Take from the data every line in which the word "thực" is found.

=-=-=

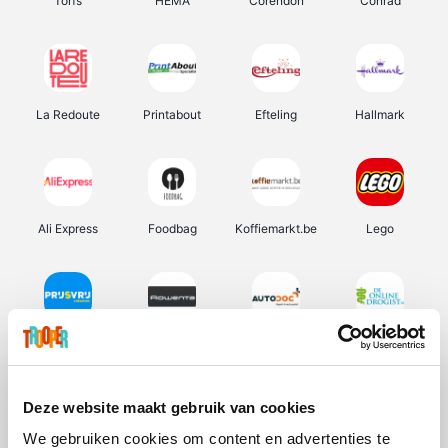
Torfs
HEMA
Corendon
Conrad
La Redoute
Printabout
Efteling
Hallmark
Ali Express
Foodbag
Koffiemarkt.be
Lego
Prijsvrij
Rowenta
Autodoc
De Online Drogist
Deze website maakt gebruik van cookies
We gebruiken cookies om content en advertenties te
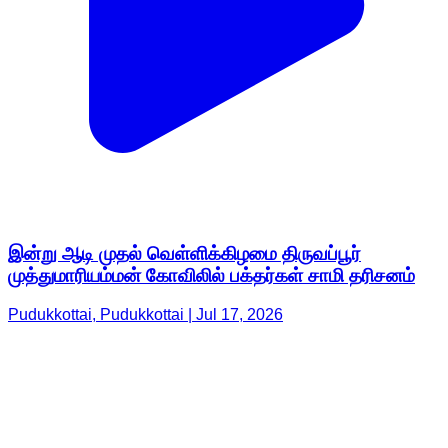
இன்று ஆடி முதல் வெள்ளிக்கிழமை திருவப்பூர்
முத்துமாரியம்மன் கோவிலில் பக்தர்கள் சாமி தரிசனம்
Pudukkottai, Pudukkottai | Jul 17, 2026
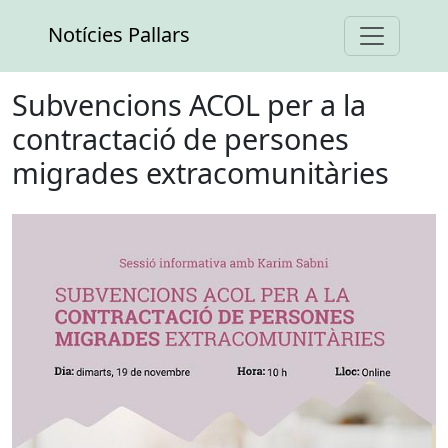
Notícies Pallars
Subvencions ACOL per a la
contractació de persones
migrades extracomunitàries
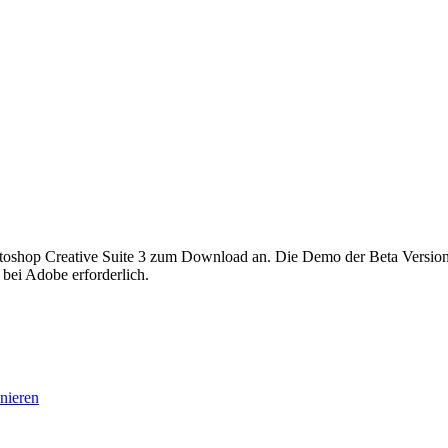
Photoshop Creative Suite 3 zum Download an. Die Demo der Beta Versi
 bei Adobe erforderlich.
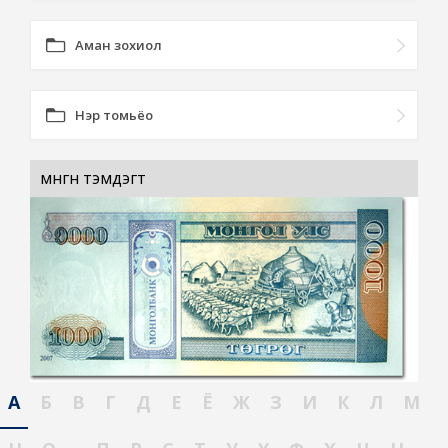
Аман зохиол
Нэр томьёо
мөнгөн тэмдэгт
А
Б
В
Г
Д
Е
Ё
Ж
З
И
К
Л
М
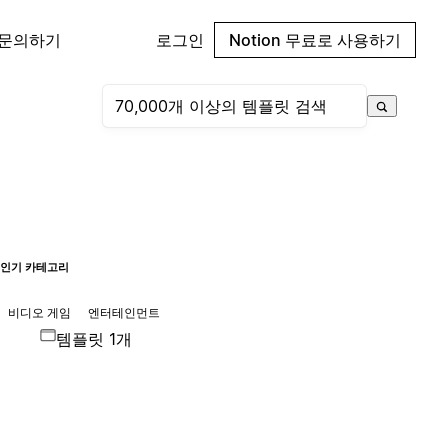
 문의하기
로그인
Notion 무료로 사용하기
인기 카테고리
비디오 게임
엔터테인먼트
템플릿 1개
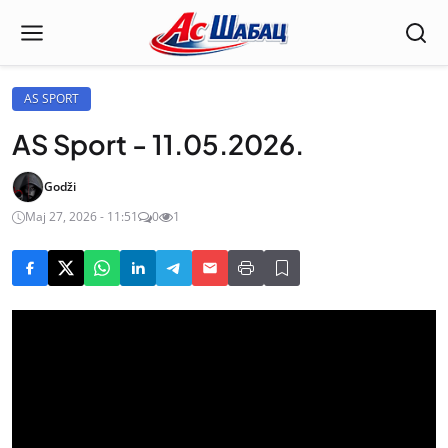
AS SPORT
AS Sport - 11.05.2026.
Godži
Maj 27, 2026 - 11:51
0
1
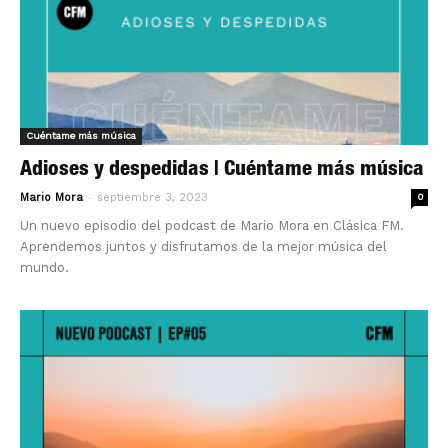
Cuéntame más música
Adioses y despedidas | Cuéntame más música
-
Mario Mora
septiembre 3, 2023
0
Un nuevo episodio del podcast de Mario Mora en Clásica FM.
Aprendemos juntos y disfrutamos de la mejor música del
mundo.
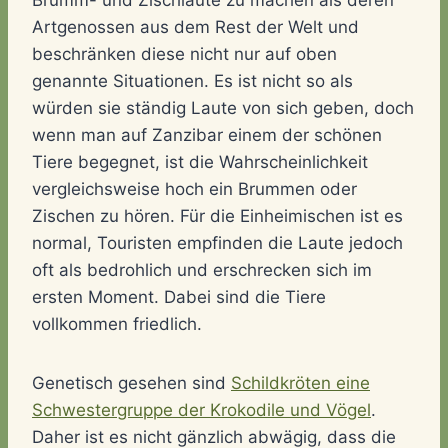
Brumm- und Zischlaute zu machen als deren
Artgenossen aus dem Rest der Welt und
beschränken diese nicht nur auf oben
genannte Situationen. Es ist nicht so als
würden sie ständig Laute von sich geben, doch
wenn man auf Zanzibar einem der schönen
Tiere begegnet, ist die Wahrscheinlichkeit
vergleichsweise hoch ein Brummen oder
Zischen zu hören. Für die Einheimischen ist es
normal, Touristen empfinden die Laute jedoch
oft als bedrohlich und erschrecken sich im
ersten Moment. Dabei sind die Tiere
vollkommen friedlich.
Genetisch gesehen sind
Schildkröten eine
Schwestergruppe der Krokodile und Vögel
.
Daher ist es nicht gänzlich abwägig, dass die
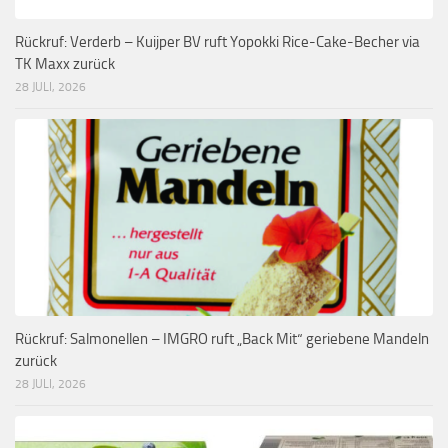
Rückruf: Verderb – Kuijper BV ruft Yopokki Rice-Cake-Becher via
TK Maxx zurück
28 JULI, 2026
Rückruf: Salmonellen – IMGRO ruft „Back Mit“ geriebene Mandeln
zurück
28 JULI, 2026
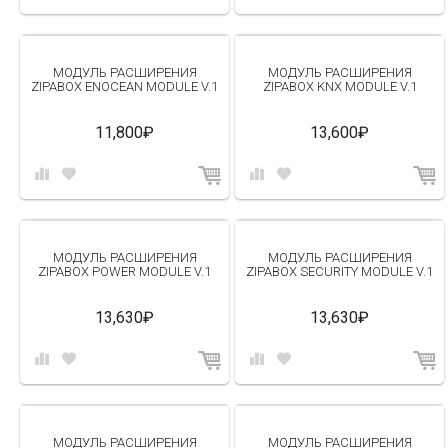
МОДУЛЬ РАСШИРЕНИЯ
МОДУЛЬ РАСШИРЕНИЯ
ZIPABOX ENOCEAN MODULE V.1
ZIPABOX KNX MODULE V.1
11,800₽
13,600₽
МОДУЛЬ РАСШИРЕНИЯ
МОДУЛЬ РАСШИРЕНИЯ
ZIPABOX POWER MODULE V.1
ZIPABOX SECURITY MODULE V.1
13,630₽
13,630₽
МОДУЛЬ РАСШИРЕНИЯ
МОДУЛЬ РАСШИРЕНИЯ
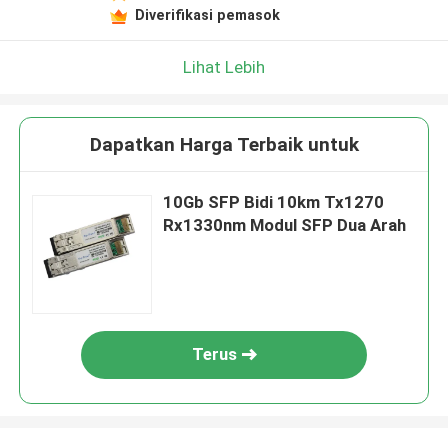
Diverifikasi pemasok
Lihat Lebih
Dapatkan Harga Terbaik untuk
10Gb SFP Bidi 10km Tx1270
Rx1330nm Modul SFP Dua Arah
Terus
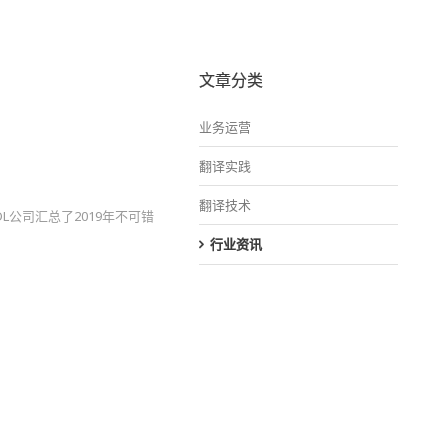
文章分类
业务运营
翻译实践
翻译技术
公司汇总了2019年不可错
行业资讯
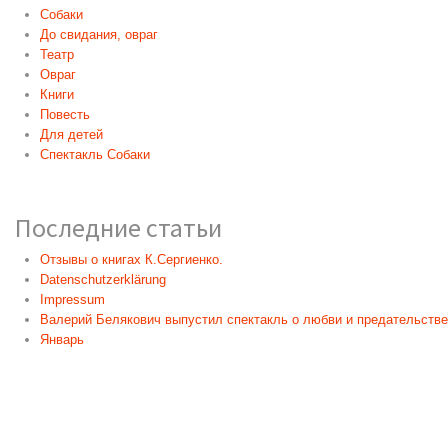
Собаки
До свидания, овраг
Театр
Овраг
Книги
Повесть
Для детей
Спектакль Собаки
Последние статьи
Отзывы о книгах К.Сергиенко.
Datenschutzerklärung
Impressum
Валерий Белякович выпустил спектакль о любви и предательстве
Январь
© Сергиенко Константин Константинович - официальный сайт |
Impres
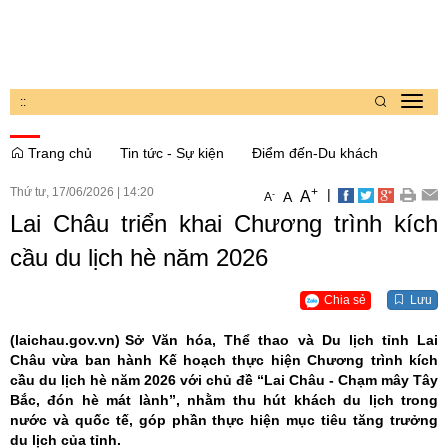
:
:
Toggl
navig
Trang chủ
Tin tức - Sự kiện
Điểm đến-Du khách
Thứ tư, 17/06/2026
|
14:20
+
|
A
-
A
A
Lai Châu triển khai Chương trình kích
cầu du lịch hè năm 2026
Chia sẻ
Lưu
(laichau.gov.vn)
Sở Văn hóa, Thể thao và Du lịch tỉnh Lai
Châu vừa ban hành Kế hoạch thực hiện Chương trình kích
cầu du lịch hè năm 2026 với chủ đề “Lai Châu - Chạm mây Tây
Bắc, đón hè mát lành”, nhằm thu hút khách du lịch trong
nước và quốc tế, góp phần thực hiện mục tiêu tăng trưởng
du lịch của tỉnh.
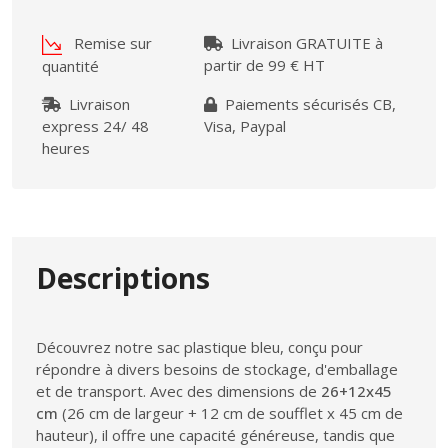
Remise sur
Livraison GRATUITE à
partir de 99 € HT
quantité
Livraison
Paiements sécurisés CB,
express 24/ 48
Visa, Paypal
heures
Descriptions
Découvrez notre sac plastique bleu, conçu pour
répondre à divers besoins de stockage, d'emballage
et de transport. Avec des dimensions de
26+12x45
cm
(26 cm de largeur + 12 cm de soufflet x 45 cm de
hauteur), il offre une capacité généreuse, tandis que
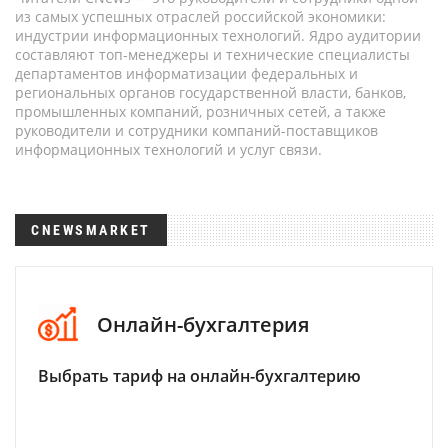
из самых успешных отраслей российской экономики:
индустрии информационных технологий. Ядро аудитории
составляют топ-менеджеры и технические специалисты
департаментов информатизации федеральных и
региональных органов государственной власти, банков,
промышленных компаний, розничных сетей, а также
руководители и сотрудники компаний-поставщиков
информационных технологий и услуг связи.
CNEWSMARKET
Онлайн-бухгалтерия
Выбрать тариф на онлайн-бухгалтерию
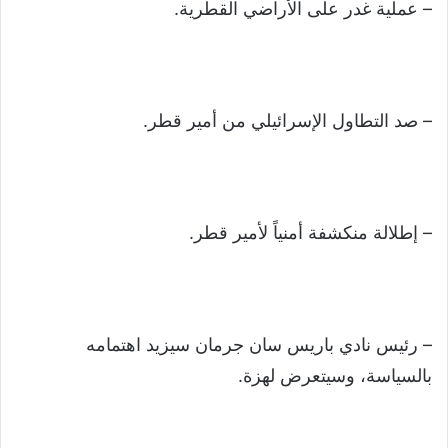
– عملية غدر على الأراضي القطرية.
– صد التطاول الإسرائيلي من أمير قطر.
– إطلالة منكشفة أمنياً لأمير قطر.
– رئيس نادي باريس سان جرمان سيزيد اهتمامه
بالسياسة، وسيتعرض لهزة.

=-=-=

▸ **Result for this exercise**
Châu vừa ban hành Kế hoạch thực hiện Chương trình kích
nước và quốc tế, góp phần thực hiện mục tiêu tăng trưởng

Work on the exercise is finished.